"It is certainly Ximena who has bewitched him with those eyes of hers, which are bright as the morning star. May Mayorica tear out my eyes when we arrive at Vivar, if it is not of that maiden he is thinking!"

The good squire was not wrong; the enamoured youth was thinking of his Ximena, was reflecting on the happiness which he had enjoyed when at her side, and was considering what were the probabilities of its being renewed, and of his securing her for himself.

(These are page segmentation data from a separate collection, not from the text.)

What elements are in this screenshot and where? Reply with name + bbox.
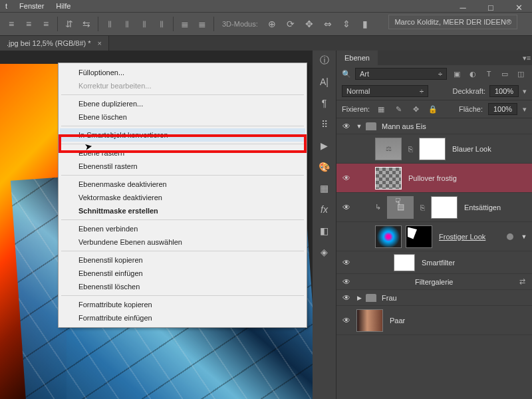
filter-shape-icon[interactable]: ▭ — [499, 68, 511, 79]
color-icon[interactable]: ◧ — [317, 225, 332, 237]
context-menu-item[interactable]: Verbundene Ebenen auswählen — [60, 235, 305, 249]
fx-icon[interactable] — [507, 233, 513, 240]
layer-thumb[interactable]: ▤ — [387, 196, 414, 219]
layer-row[interactable]: 👁 ↳ ▤ ⎘ Entsättigen — [336, 193, 532, 222]
filter-item-row[interactable]: 👁 Filtergalerie ⇄ — [336, 274, 532, 290]
lock-pixels-icon[interactable]: ▦ — [375, 104, 387, 114]
opacity-input[interactable]: 100% — [489, 85, 519, 97]
layer-row[interactable]: Frostiger Look ▼ — [336, 222, 532, 251]
close-tab-icon[interactable]: × — [98, 39, 102, 47]
group-row[interactable]: 👁 ▶ Frau — [336, 290, 532, 306]
context-menu-item[interactable]: Ebenen verbinden — [60, 222, 305, 235]
3d-pan-icon[interactable]: ✥ — [302, 17, 317, 31]
distribute-h2-icon[interactable]: ≣ — [195, 17, 209, 31]
info-icon[interactable]: ⓘ — [317, 55, 332, 66]
context-menu-item[interactable]: Ebenenstil löschen — [60, 280, 305, 293]
close-button[interactable]: ✕ — [511, 3, 527, 12]
visibility-icon[interactable]: 👁 — [340, 258, 352, 267]
panel-menu-icon[interactable]: ▾≡ — [521, 54, 532, 63]
fill-input[interactable]: 100% — [488, 103, 517, 115]
palette-icon[interactable]: 🎨 — [317, 161, 332, 173]
layer-thumb[interactable] — [356, 309, 383, 332]
distribute-v1-icon[interactable]: ⫴ — [102, 17, 117, 31]
context-menu-item[interactable]: Ebenenstil einfügen — [60, 267, 305, 280]
layer-row-selected[interactable]: 👁 Pullover frostig — [336, 164, 532, 193]
filter-type-icon[interactable]: T — [483, 68, 495, 79]
layer-thumb[interactable] — [375, 167, 402, 190]
lock-brush-icon[interactable]: ✎ — [392, 104, 404, 114]
layer-name[interactable]: Pullover frostig — [408, 174, 528, 182]
layers-icon[interactable]: ◈ — [317, 246, 332, 258]
group-name[interactable]: Frau — [382, 294, 528, 302]
layer-name[interactable]: Frostiger Look — [439, 233, 500, 241]
3d-orbit-icon[interactable]: ⊕ — [265, 17, 279, 31]
layer-name[interactable]: Paar — [390, 317, 528, 325]
filter-kind-select[interactable]: Art÷ — [355, 68, 447, 80]
filter-adjust-icon[interactable]: ◐ — [467, 68, 479, 79]
swatches-icon[interactable]: ▦ — [317, 182, 332, 194]
context-menu-item[interactable]: Fülloptionen... — [60, 66, 305, 79]
group-row[interactable]: 👁 ▼ Mann aus Eis — [336, 118, 532, 134]
filter-smart-icon[interactable]: ◫ — [515, 68, 527, 79]
disclosure-icon[interactable]: ▼ — [355, 123, 363, 130]
distribute-v4-icon[interactable]: ⫴ — [154, 17, 169, 31]
context-menu-item[interactable]: Ebenenmaske deaktivieren — [60, 178, 305, 191]
align-center-icon[interactable]: ≡ — [21, 17, 36, 31]
character-icon[interactable]: A| — [317, 76, 332, 88]
paragraph-icon[interactable]: ¶ — [317, 97, 332, 109]
disclosure-icon[interactable]: ▼ — [520, 233, 528, 240]
brush-presets-icon[interactable]: ⠿ — [317, 118, 332, 130]
menu-item[interactable]: t — [5, 2, 7, 10]
visibility-icon[interactable]: 👁 — [340, 122, 352, 131]
maximize-button[interactable]: □ — [483, 3, 499, 12]
layer-name[interactable]: Blauer Look — [452, 145, 528, 153]
distribute-v3-icon[interactable]: ⫴ — [137, 17, 152, 31]
minimize-button[interactable]: ─ — [455, 3, 471, 12]
visibility-icon[interactable]: 👁 — [340, 203, 352, 212]
layer-name[interactable]: Entsättigen — [464, 203, 528, 211]
smartfilter-row[interactable]: 👁 Smartfilter — [336, 251, 532, 274]
distribute-v2-icon[interactable]: ⫴ — [120, 17, 134, 31]
3d-roll-icon[interactable]: ⟳ — [283, 17, 298, 31]
context-menu-item[interactable]: Ebene duplizieren... — [60, 97, 305, 110]
filter-settings-icon[interactable]: ⇄ — [519, 277, 525, 286]
layer-thumb[interactable] — [375, 225, 402, 248]
3d-zoom-icon[interactable]: ⇕ — [339, 17, 354, 31]
visibility-icon[interactable]: 👁 — [340, 277, 352, 287]
context-menu-item[interactable]: Ebenenstil kopieren — [60, 253, 305, 267]
context-menu-item[interactable]: Formattribute einfügen — [60, 311, 305, 325]
layer-thumb[interactable]: ⚖ — [375, 138, 402, 160]
disclosure-icon[interactable]: ▶ — [355, 295, 363, 301]
doc-tab[interactable]: .jpg bei 12,5% (RGB/8#) * × — [0, 36, 109, 51]
3d-slide-icon[interactable]: ⇔ — [321, 17, 335, 31]
distribute-icon[interactable]: ⇵ — [62, 17, 76, 31]
lock-move-icon[interactable]: ✥ — [410, 104, 422, 114]
layer-mask[interactable] — [406, 225, 432, 248]
layers-tab[interactable]: Ebenen — [336, 51, 378, 65]
context-menu-item[interactable]: Ebenenstil rastern — [60, 160, 305, 173]
context-menu-item[interactable]: Formattribute kopieren — [60, 298, 305, 311]
align-right-icon[interactable]: ≡ — [39, 17, 53, 31]
group-name[interactable]: Mann aus Eis — [382, 122, 528, 130]
link-icon[interactable]: ⎘ — [418, 203, 427, 211]
visibility-icon[interactable]: 👁 — [340, 293, 352, 303]
filter-name[interactable]: Filtergalerie — [415, 278, 515, 286]
filter-pixel-icon[interactable]: ▣ — [451, 68, 463, 79]
layer-mask[interactable] — [419, 138, 446, 160]
3d-camera-icon[interactable]: ▮ — [358, 17, 372, 31]
play-icon[interactable]: ▶ — [317, 140, 332, 152]
distribute-h-icon[interactable]: ⇆ — [79, 17, 94, 31]
styles-icon[interactable]: fx — [317, 203, 332, 215]
distribute-h1-icon[interactable]: ≣ — [178, 17, 192, 31]
align-left-icon[interactable]: ≡ — [4, 17, 19, 31]
layer-row[interactable]: ⚖ ⎘ Blauer Look — [336, 134, 532, 164]
link-icon[interactable]: ⎘ — [406, 145, 415, 153]
lock-all-icon[interactable]: 🔒 — [427, 104, 439, 114]
filter-mask[interactable] — [394, 254, 415, 271]
context-menu-item[interactable]: Vektormaske deaktivieren — [60, 191, 305, 204]
blend-mode-select[interactable]: Normal÷ — [342, 85, 428, 97]
menu-item-hilfe[interactable]: Hilfe — [56, 2, 70, 10]
layer-row[interactable]: 👁 Paar — [336, 306, 532, 335]
context-menu-item[interactable]: Schnittmaske erstellen — [60, 204, 305, 217]
account-box[interactable]: Marco Kolditz, MEER DER IDEEN® — [388, 15, 517, 29]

"How happy," he reflected, "were the days which we passed near each other, sometimes in my father's mansion at Vivar, sometimes in that of her father at Gormaz! When we were children we believed that a tightly tied knot bound us together, although we were ignorant of its nature; we only knew that we loved each other and could not cease from loving each other; we grew up, and with our growth our love increased, and then we began to feel that we knew the names we should have to call each other by on some future day. Who could have told us then that a day would come, when the union which our dearest hopes and those of our parents looked forward to, should become little less than impossible? We were at a tournament once, and when a knight splintered the lances which he had to break, in order to be proclaimed victor, Ximena said to me, 'Rodrigo, when you bind on the sword of a knight, you will combat thus, you will conquer thus; and thus shall you receive the prize,—then your glory shall be mine!' And when the queen of the tournament, seated on a throne, gilt and adorned with garlands of flowers, presented the prize to the victor, who knelt at the feet of her whose beauty was extolled by the noblest and bravest cavaliers, I said to my Ximena, 'Some day you will be the queen of the tournament and I the victor, to whom you will hand the prize; all will applaud you and admire your beauty, and your glory will increase that which the victory shall bring to me.' At other times, swift as the butterflies and joyous as the birds, running through the gardens which surrounded the castle of your father or of mine, or seated under the shade of the trees in the woods, casting flowers into the stream which rushed by them in its rapid course, or standing together on the ramparts of the castle, gazing on the clear azure of the sky, and breathing the perfume of the fields which the fresh breezes of the night bore towards us, we dreamt of a life of love, of glory, and of almost heavenly happiness."

At this point of his reflections Rodrigo Diaz had arrived, when Fernan interrupted him, pronouncing the name of Ximena. They spoke for some moments of the day to which the squire referred; however, as the youth did not consider it prudent to give him any explications regarding his love affairs, and as he could not well talk of matters therewith connected, without having to refer to them, he changed the conversation. Finding that he had to talk of something, as he saw that the squire was resolved not to remain silent, he reverted to the subject which he thought would please him, and began to talk of the wars.

Fernan, who of the six-and-thirty years which he counted had passed twenty on fields of battle, distracted the attention of his master completely from his amorous meditations. He related to him many wonderful events, which the chronicler, to whom we owe much of what we are relating, considered, for the most part, pure fables, but which Rodrigo evidently believed, becoming at times very enthusiastic, and breaking out into such exclamations as—"Ah! Moorish dogs!... By St. James! that lance thrust was worth a king's treasure!... God's anger! what a caitiff was that knight!—Oh that someone had been there to cut off the wretch's head!"—and others of a similar kind.

About this time morning began to dawn, and the birds to sing in the trees which overhung the road. Our travellers arrived at an inn, called the Sign of the Moor. Fernan advised his master to dismount there, with a view to strengthening a little the stomachs of both riders and horses. Rodrigo assented, as he considered that, if love had taken away his appetite, the case was different with regard to his squire and the tired beasts.

They were just dismounting when they heard a noise, as of horses, in a dark grove which was opposite the inn, and almost at the same time they heard a voice which called out to them—

"To my rescue, cavaliers!"

"Halt, villains! for such ye are!" cried Rodrigo, grasping his sword and preparing to attack the strangers.